- _About this task_:
Type again, exactly, the lines below from the start through the line that includes "storeDon't be in".

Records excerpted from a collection
==============================
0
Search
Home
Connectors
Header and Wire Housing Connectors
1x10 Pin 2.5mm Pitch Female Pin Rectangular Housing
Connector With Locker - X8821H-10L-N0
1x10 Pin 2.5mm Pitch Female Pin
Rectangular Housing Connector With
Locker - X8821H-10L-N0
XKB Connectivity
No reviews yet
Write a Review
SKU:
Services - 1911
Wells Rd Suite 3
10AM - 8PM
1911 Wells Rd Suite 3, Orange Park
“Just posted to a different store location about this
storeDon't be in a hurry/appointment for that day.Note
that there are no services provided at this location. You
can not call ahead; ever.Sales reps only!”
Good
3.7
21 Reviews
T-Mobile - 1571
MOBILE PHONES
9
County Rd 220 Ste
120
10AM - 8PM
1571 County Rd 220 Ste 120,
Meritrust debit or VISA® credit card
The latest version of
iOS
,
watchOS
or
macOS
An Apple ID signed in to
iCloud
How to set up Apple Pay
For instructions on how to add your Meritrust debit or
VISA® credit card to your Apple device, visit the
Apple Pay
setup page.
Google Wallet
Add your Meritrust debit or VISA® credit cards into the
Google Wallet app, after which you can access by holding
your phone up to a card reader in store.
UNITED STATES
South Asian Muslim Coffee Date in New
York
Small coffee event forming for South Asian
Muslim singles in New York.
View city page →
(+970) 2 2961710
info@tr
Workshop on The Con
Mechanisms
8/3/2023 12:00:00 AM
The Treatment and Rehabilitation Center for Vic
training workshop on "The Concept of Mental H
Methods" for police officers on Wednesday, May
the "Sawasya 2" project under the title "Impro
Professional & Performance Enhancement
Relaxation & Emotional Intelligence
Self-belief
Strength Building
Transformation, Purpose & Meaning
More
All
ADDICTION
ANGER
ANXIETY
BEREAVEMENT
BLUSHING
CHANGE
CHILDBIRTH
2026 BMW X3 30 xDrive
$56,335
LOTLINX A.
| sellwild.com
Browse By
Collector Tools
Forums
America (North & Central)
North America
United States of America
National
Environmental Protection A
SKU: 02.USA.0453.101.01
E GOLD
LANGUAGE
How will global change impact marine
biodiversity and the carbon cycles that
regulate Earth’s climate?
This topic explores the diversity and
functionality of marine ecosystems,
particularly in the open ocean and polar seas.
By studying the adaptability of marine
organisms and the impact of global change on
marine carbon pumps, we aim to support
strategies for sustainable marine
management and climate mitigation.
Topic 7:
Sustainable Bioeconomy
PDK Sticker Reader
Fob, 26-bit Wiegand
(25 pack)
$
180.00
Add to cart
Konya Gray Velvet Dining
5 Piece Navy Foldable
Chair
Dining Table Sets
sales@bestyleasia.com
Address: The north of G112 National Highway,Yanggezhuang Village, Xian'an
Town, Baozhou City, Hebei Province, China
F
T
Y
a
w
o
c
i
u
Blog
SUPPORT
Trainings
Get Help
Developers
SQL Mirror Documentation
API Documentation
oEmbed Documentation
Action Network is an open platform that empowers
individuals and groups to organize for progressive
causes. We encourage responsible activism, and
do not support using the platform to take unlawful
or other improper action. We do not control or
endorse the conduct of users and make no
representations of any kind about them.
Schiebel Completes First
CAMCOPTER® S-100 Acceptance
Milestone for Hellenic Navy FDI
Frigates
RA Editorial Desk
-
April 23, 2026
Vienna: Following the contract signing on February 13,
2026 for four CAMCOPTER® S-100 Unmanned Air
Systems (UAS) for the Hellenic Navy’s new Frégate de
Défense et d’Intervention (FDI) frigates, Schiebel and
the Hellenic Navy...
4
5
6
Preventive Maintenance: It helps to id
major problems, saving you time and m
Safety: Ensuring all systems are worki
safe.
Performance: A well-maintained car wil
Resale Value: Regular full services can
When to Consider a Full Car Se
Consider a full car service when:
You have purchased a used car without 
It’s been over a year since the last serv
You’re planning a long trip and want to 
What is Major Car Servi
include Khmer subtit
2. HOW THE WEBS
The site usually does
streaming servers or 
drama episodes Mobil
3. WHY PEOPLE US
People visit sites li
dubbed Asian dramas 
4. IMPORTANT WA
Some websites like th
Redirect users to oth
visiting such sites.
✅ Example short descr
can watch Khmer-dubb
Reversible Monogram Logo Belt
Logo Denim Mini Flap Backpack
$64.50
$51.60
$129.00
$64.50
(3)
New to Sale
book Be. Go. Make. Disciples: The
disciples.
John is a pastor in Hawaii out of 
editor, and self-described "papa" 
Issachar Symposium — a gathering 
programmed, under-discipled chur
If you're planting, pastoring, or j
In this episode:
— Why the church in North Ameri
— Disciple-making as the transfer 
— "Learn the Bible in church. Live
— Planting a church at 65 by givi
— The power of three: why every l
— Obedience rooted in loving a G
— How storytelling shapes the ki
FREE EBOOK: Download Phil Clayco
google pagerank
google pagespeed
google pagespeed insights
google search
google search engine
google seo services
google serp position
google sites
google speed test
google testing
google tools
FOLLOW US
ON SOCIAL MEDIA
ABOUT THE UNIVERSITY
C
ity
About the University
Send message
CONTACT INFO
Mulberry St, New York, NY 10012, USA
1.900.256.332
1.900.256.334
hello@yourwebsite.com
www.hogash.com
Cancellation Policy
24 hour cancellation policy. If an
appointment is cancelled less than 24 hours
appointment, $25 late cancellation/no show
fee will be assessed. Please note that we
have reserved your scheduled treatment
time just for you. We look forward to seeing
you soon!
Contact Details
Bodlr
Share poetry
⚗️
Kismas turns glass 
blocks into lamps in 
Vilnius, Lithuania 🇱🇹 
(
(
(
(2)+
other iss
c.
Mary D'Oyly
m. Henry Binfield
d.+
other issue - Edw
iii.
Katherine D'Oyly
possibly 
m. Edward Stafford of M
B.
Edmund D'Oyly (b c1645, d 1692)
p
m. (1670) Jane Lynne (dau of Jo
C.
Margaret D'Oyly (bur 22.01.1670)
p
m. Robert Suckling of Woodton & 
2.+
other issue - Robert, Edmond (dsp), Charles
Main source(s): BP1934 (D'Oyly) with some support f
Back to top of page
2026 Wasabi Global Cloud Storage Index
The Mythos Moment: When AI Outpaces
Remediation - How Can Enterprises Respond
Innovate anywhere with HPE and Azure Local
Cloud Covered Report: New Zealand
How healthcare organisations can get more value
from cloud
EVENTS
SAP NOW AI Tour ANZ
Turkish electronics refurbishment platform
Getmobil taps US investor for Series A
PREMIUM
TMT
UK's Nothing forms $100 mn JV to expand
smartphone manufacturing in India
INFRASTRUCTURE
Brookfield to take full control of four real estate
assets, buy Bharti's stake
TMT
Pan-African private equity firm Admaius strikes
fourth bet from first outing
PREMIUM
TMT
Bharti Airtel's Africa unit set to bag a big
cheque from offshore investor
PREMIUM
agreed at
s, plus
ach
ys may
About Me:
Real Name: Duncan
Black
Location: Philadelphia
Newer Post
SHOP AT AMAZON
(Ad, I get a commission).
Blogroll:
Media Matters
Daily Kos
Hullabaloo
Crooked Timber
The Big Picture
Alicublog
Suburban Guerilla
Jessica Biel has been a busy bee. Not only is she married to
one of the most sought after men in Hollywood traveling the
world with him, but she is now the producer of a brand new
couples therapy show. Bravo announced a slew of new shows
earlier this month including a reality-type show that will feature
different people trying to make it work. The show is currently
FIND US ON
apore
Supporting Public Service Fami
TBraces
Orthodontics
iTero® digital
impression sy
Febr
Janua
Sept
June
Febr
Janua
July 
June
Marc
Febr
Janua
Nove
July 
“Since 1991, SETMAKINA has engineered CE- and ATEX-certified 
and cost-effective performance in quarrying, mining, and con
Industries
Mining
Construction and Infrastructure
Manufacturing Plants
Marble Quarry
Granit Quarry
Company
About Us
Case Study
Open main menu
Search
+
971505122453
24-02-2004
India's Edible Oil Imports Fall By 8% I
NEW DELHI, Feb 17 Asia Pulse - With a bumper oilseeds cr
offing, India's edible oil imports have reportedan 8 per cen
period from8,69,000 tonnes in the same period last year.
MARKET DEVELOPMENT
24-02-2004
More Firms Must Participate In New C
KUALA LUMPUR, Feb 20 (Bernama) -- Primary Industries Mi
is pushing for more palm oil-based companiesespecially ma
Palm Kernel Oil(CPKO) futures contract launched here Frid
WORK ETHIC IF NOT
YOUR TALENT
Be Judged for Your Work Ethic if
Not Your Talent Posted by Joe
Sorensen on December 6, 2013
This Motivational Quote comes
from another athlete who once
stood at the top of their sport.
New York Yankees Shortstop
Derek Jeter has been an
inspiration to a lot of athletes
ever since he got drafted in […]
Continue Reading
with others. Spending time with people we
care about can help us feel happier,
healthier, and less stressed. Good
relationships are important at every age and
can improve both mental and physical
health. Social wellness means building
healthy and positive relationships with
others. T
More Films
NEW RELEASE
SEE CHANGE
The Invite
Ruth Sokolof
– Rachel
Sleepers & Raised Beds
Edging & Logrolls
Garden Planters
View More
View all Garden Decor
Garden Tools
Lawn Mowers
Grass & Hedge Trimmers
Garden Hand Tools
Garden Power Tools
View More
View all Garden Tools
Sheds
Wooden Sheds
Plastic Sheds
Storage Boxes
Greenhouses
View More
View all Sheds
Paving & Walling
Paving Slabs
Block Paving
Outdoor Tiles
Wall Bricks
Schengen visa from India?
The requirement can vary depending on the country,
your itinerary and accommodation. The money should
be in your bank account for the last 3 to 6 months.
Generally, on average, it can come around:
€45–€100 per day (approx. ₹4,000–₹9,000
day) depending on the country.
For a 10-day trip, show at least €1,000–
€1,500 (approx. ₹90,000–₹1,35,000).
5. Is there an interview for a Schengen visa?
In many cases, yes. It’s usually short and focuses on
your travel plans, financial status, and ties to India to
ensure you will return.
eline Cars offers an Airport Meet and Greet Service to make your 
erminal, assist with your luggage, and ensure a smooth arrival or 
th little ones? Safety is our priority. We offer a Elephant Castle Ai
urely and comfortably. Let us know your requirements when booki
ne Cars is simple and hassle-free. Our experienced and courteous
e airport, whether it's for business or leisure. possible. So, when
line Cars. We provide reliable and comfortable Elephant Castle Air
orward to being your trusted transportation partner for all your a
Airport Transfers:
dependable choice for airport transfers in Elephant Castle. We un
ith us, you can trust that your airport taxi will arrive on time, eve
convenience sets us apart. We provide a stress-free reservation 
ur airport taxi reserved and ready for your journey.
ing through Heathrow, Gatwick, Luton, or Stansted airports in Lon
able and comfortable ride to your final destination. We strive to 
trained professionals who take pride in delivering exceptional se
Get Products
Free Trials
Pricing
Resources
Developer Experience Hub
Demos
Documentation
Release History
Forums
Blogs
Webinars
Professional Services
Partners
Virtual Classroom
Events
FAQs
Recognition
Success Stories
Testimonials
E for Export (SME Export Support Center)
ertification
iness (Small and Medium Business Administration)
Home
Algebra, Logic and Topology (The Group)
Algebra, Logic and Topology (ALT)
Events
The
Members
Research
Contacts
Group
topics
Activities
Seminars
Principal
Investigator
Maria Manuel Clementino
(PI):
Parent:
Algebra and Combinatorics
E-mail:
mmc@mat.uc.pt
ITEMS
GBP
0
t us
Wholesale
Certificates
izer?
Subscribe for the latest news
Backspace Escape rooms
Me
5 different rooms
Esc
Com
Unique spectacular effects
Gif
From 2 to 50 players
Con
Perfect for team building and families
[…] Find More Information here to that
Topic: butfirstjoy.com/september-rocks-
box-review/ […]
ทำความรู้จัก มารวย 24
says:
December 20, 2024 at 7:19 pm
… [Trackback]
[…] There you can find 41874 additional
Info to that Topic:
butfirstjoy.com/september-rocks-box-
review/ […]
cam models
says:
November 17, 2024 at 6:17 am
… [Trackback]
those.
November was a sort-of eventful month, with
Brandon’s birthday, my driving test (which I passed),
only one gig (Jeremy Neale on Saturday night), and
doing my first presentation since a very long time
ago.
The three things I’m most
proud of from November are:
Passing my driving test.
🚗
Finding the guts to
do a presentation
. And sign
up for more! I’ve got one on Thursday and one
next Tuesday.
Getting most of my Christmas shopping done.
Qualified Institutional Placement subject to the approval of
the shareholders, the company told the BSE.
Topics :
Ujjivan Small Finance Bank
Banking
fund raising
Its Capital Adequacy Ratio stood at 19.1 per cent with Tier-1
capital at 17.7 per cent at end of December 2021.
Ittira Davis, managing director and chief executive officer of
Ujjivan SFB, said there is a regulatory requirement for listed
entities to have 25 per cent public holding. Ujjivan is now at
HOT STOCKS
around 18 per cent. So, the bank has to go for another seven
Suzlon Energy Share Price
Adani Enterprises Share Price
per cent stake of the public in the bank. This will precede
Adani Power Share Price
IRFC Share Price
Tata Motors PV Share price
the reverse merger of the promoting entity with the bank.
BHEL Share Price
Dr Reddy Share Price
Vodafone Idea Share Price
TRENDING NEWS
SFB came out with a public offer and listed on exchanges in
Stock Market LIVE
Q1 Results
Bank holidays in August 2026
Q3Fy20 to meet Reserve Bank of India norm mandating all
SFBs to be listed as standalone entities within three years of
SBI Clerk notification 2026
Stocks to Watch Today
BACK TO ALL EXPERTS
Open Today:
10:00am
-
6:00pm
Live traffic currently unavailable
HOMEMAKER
==============================
- _Reply_:
0
Search
Home
Connectors
Header and Wire Housing Connectors
1x10 Pin 2.5mm Pitch Female Pin Rectangular Housing
Connector With Locker - X8821H-10L-N0
1x10 Pin 2.5mm Pitch Female Pin
Rectangular Housing Connector With
Locker - X8821H-10L-N0
XKB Connectivity
No reviews yet
Write a Review
SKU:
Services - 1911
Wells Rd Suite 3
10AM - 8PM
1911 Wells Rd Suite 3, Orange Park
“Just posted to a different store location about this
storeDon't be in a hurry/appointment for that day.Note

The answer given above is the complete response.